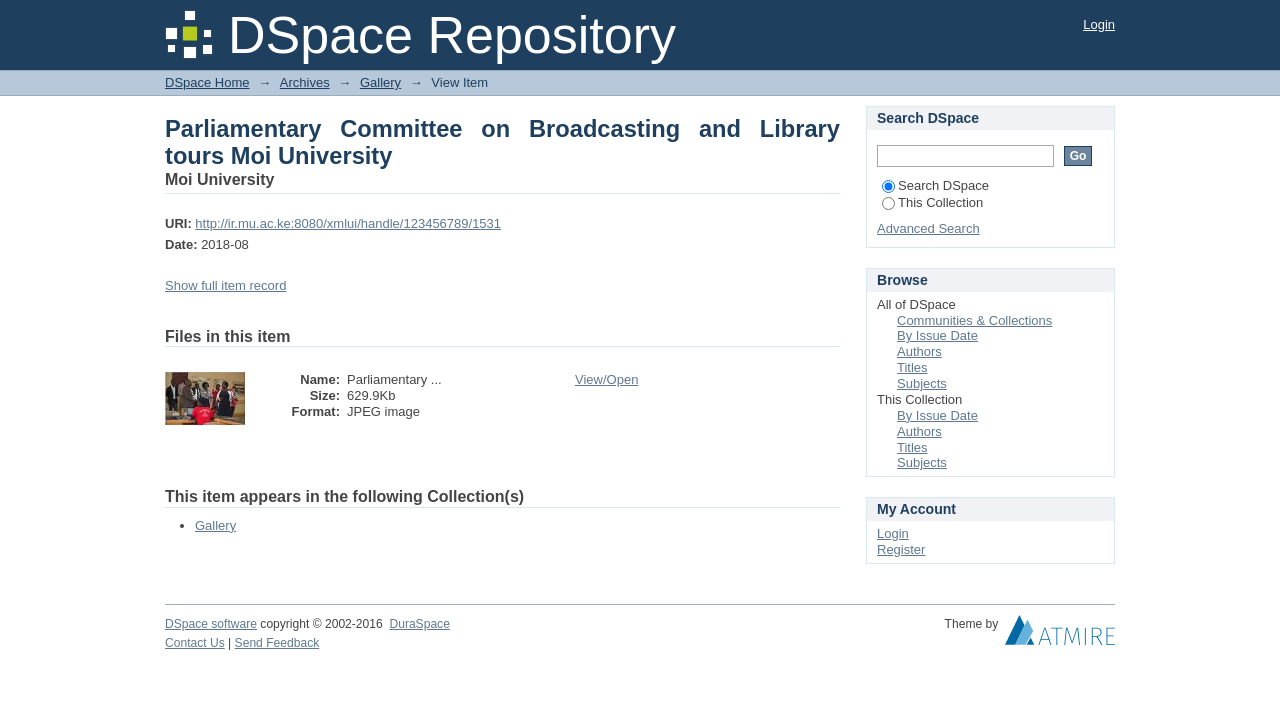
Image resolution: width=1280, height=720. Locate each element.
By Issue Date (937, 335)
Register (901, 549)
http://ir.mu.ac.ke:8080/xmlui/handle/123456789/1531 (348, 223)
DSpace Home (207, 82)
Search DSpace (935, 185)
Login (1099, 24)
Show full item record (225, 285)
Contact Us (195, 643)
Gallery (380, 82)
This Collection (932, 202)
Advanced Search (928, 228)
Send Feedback (277, 643)
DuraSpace (419, 624)
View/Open (606, 379)
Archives (305, 82)
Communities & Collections (974, 320)
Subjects (922, 383)
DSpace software (211, 624)
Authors (919, 351)
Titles (912, 367)
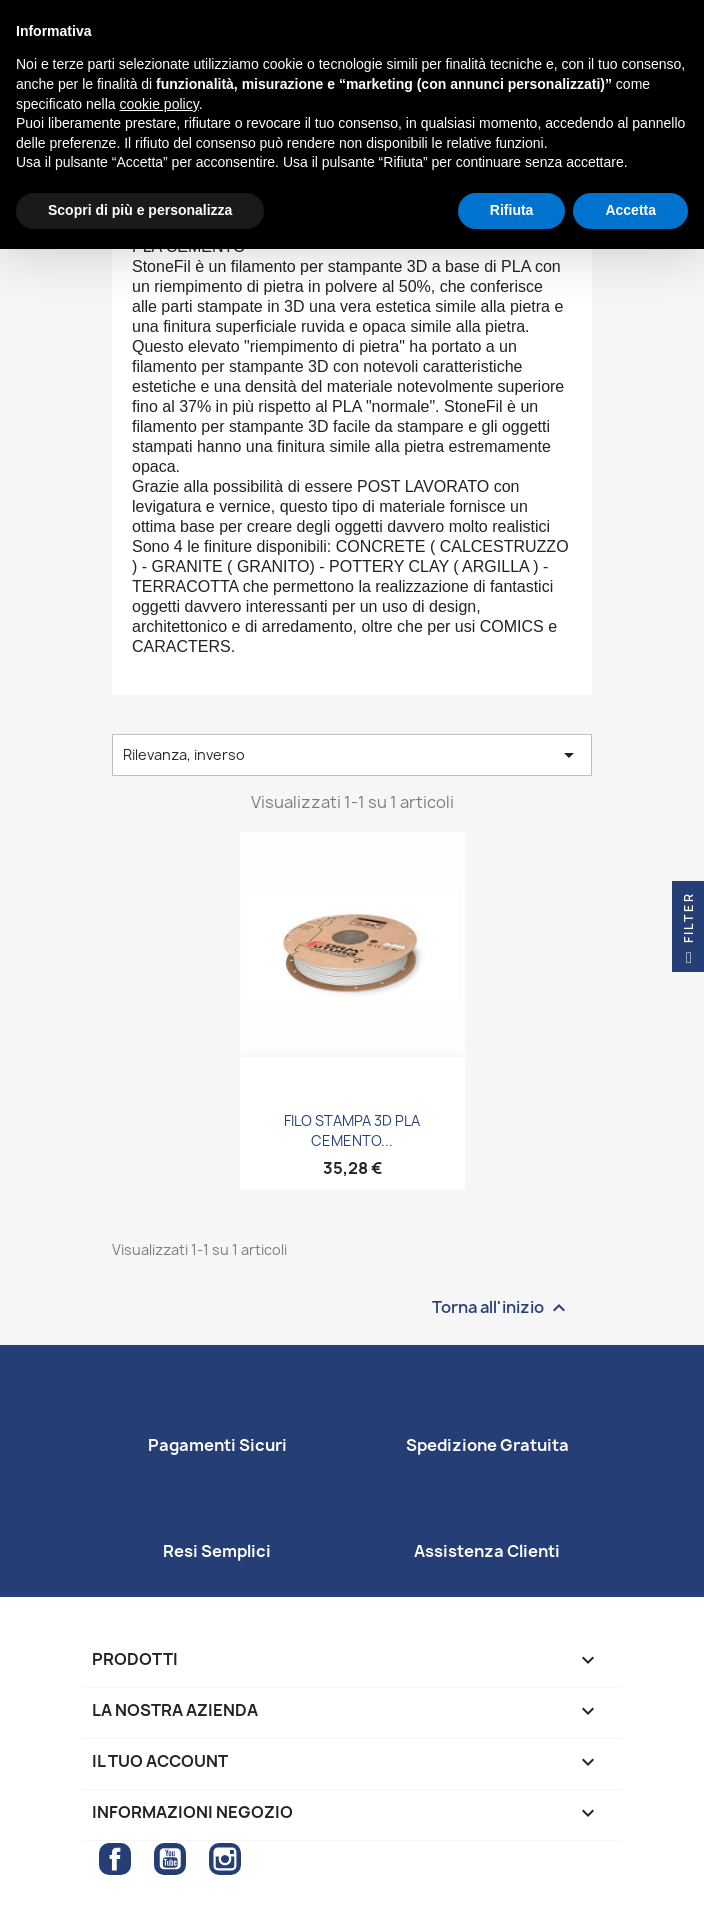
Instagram (225, 1859)
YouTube (170, 1859)
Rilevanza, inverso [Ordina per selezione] (352, 755)
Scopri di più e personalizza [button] (140, 210)
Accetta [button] (630, 210)
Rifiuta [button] (512, 210)
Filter (688, 932)
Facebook (115, 1859)
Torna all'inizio (501, 1307)
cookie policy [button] (159, 104)
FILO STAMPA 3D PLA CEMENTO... (352, 1130)
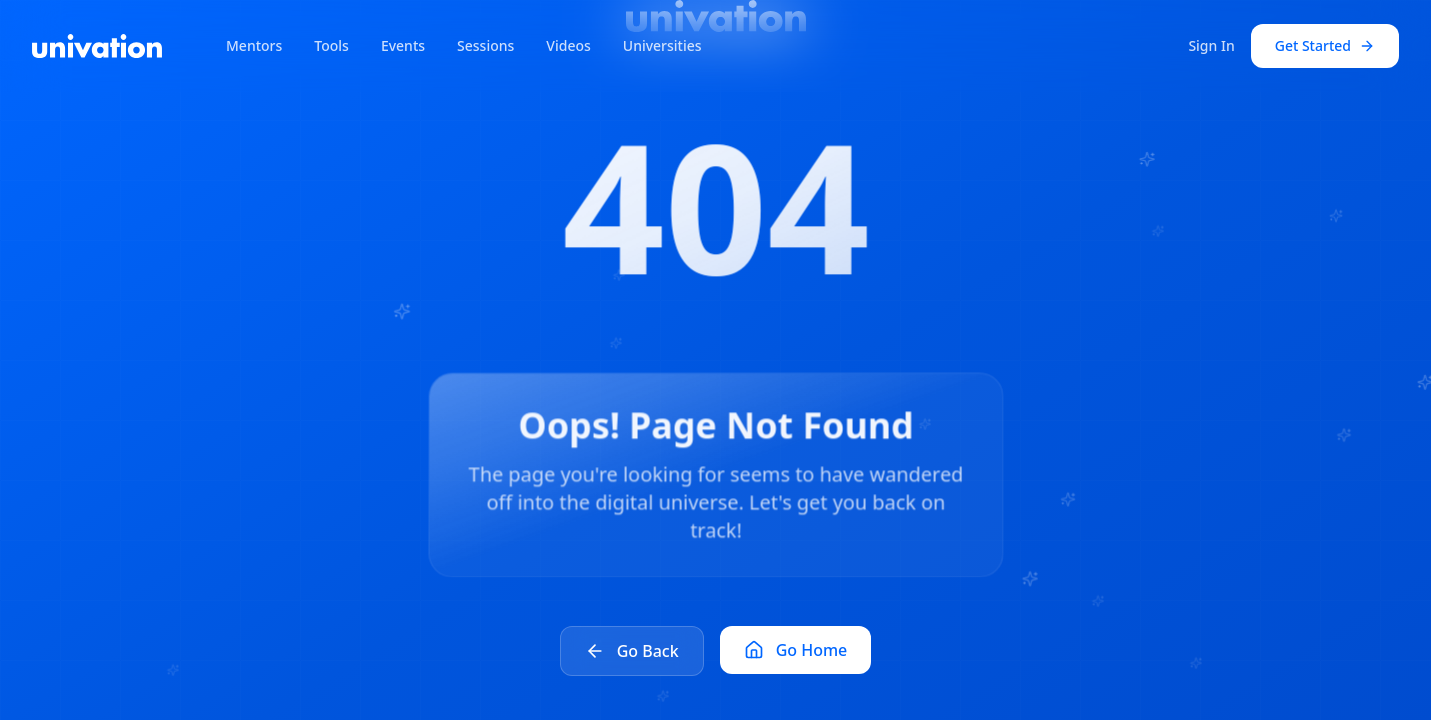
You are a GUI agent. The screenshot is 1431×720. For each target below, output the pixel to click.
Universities (662, 45)
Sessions (485, 45)
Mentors (254, 45)
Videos (568, 45)
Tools (331, 45)
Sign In (1211, 45)
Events (403, 45)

**Exercise brief:** State how many lines of the listing include "each", and nothing more.

**Answer space:** 2